#### WHAT YOU ARE ASKED TO DO:
Wherever the string "each" appears in the entries below, return the line that holds it.

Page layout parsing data

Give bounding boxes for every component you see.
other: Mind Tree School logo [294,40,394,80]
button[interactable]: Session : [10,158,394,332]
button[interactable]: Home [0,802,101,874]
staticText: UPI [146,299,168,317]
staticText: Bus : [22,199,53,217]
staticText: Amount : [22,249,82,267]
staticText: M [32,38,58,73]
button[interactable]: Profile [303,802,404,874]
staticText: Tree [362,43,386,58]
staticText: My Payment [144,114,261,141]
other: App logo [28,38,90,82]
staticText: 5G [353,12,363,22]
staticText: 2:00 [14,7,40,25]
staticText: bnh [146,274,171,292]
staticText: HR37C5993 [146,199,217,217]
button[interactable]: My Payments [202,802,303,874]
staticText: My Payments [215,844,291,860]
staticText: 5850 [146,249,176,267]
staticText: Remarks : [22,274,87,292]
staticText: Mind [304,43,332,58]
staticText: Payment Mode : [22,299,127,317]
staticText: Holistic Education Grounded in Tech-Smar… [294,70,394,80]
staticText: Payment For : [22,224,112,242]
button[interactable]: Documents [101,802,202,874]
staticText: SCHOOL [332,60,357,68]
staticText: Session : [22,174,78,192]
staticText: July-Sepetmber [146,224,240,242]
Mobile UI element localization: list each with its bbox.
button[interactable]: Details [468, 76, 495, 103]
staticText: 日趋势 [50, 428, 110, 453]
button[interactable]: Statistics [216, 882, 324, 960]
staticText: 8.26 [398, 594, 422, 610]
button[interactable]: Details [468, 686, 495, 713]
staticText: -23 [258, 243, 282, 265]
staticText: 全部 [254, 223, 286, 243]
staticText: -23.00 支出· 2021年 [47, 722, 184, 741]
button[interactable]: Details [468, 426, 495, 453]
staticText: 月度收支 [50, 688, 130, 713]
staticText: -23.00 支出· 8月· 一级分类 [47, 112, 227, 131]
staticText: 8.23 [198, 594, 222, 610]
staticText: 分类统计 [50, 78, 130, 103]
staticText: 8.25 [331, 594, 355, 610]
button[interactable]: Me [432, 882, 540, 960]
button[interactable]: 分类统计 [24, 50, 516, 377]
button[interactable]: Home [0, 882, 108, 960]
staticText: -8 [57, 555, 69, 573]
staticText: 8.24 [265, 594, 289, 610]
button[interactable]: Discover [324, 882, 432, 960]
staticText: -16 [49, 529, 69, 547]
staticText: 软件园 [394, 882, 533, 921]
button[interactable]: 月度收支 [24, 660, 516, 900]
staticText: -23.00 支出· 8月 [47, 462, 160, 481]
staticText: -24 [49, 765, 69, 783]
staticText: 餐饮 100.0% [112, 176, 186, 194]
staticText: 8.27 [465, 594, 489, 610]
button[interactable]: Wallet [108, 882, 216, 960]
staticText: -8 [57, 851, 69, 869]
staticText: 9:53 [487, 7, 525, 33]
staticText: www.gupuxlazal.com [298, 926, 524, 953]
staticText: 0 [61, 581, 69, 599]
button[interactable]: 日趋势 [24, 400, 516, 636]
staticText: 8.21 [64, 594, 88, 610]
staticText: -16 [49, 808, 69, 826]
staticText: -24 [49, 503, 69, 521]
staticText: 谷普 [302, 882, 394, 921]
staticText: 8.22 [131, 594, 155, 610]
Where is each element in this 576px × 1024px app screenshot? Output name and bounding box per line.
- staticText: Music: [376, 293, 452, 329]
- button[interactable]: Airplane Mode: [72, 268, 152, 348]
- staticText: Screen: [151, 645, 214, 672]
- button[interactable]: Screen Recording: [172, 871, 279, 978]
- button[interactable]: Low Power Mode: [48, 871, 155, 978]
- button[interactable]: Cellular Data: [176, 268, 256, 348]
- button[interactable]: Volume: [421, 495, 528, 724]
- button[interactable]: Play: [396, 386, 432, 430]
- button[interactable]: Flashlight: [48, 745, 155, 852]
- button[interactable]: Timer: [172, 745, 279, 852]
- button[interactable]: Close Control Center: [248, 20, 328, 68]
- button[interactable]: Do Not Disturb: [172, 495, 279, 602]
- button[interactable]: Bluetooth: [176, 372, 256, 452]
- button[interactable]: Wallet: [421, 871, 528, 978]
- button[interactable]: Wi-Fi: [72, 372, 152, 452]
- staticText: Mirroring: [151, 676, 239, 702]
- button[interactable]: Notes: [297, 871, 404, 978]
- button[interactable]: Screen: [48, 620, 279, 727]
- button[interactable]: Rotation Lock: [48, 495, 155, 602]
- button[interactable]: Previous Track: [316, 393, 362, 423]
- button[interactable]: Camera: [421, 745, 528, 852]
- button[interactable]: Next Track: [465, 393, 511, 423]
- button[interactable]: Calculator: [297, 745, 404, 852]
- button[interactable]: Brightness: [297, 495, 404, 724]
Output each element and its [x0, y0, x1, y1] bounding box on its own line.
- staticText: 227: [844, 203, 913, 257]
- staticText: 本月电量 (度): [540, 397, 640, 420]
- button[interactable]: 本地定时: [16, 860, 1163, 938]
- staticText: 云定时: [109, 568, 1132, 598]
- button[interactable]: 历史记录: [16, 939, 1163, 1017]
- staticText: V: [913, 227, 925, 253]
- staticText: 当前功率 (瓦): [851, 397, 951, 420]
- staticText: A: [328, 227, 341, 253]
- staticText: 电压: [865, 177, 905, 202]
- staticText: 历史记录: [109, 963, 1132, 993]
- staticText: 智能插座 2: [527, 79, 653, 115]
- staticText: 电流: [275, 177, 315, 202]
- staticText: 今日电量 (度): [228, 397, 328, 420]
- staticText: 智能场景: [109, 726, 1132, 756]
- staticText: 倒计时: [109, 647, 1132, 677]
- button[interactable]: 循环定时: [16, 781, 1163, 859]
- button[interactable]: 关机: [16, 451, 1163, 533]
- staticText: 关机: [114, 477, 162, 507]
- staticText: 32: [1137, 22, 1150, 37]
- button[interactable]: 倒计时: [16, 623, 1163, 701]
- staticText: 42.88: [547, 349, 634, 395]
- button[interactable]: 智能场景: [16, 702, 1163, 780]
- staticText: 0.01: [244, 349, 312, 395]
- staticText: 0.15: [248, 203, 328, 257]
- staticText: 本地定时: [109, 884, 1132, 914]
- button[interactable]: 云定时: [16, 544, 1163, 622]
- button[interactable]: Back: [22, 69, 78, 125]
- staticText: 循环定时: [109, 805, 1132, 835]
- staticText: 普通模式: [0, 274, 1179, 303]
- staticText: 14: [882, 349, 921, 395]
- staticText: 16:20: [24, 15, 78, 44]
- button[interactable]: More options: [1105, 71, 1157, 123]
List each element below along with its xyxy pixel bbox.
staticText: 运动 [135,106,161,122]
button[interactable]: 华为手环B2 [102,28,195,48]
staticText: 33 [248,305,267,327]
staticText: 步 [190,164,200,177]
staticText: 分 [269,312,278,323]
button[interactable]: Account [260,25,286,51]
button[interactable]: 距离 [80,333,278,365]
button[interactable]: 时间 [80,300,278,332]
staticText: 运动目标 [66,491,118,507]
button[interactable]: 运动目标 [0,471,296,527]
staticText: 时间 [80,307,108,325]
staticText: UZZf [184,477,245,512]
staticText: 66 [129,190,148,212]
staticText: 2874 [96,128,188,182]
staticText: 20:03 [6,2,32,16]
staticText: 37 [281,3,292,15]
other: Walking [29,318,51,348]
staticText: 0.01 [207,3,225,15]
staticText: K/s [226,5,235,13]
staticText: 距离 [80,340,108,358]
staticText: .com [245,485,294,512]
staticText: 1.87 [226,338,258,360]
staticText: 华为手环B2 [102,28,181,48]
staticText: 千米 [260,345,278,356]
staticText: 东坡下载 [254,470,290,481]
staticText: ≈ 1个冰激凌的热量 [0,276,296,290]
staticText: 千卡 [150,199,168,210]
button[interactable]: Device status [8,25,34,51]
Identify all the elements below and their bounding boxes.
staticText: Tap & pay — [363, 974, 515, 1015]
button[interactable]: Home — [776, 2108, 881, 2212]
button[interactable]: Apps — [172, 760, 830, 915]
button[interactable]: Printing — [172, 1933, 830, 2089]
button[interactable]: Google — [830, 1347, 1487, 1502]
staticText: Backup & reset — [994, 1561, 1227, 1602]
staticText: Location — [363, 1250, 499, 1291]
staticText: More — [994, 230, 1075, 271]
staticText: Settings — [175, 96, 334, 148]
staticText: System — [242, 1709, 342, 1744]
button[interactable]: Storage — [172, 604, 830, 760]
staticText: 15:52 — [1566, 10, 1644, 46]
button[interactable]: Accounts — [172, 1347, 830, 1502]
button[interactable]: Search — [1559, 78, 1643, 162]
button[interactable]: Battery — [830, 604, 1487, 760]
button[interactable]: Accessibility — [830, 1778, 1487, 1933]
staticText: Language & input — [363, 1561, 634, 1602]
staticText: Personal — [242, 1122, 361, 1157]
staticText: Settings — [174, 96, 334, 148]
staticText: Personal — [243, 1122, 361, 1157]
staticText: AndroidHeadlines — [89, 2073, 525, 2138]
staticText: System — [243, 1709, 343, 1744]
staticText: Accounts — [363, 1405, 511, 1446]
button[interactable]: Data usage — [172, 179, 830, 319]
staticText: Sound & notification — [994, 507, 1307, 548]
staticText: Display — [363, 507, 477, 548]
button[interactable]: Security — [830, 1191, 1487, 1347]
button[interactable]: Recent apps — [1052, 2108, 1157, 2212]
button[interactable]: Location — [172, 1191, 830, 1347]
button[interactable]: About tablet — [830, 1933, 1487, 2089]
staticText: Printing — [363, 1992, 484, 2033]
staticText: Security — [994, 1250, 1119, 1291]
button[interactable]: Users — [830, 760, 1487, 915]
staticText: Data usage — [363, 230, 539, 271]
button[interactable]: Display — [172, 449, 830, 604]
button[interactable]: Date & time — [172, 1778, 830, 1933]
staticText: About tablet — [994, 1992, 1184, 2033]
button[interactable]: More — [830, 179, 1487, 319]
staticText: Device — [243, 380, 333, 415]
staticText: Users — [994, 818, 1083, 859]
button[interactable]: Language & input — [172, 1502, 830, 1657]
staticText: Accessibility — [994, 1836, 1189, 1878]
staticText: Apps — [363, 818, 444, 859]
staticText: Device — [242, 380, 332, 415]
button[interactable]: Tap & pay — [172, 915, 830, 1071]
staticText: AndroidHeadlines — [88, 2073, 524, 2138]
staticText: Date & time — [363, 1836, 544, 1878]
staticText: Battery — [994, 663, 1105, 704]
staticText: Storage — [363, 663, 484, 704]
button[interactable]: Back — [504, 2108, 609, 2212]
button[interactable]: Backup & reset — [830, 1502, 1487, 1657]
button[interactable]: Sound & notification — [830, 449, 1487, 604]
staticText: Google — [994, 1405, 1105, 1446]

#### REPLY TO THE EXERCISE:
Mobile UI element localization: list each with its bbox.
Where is each element in this 576px × 1024px app screenshot? Output name and bounding box per line.
Output each element and its [x0, y0, x1, y1] bounding box on its own line.
List each element below along with its xyxy pixel bbox.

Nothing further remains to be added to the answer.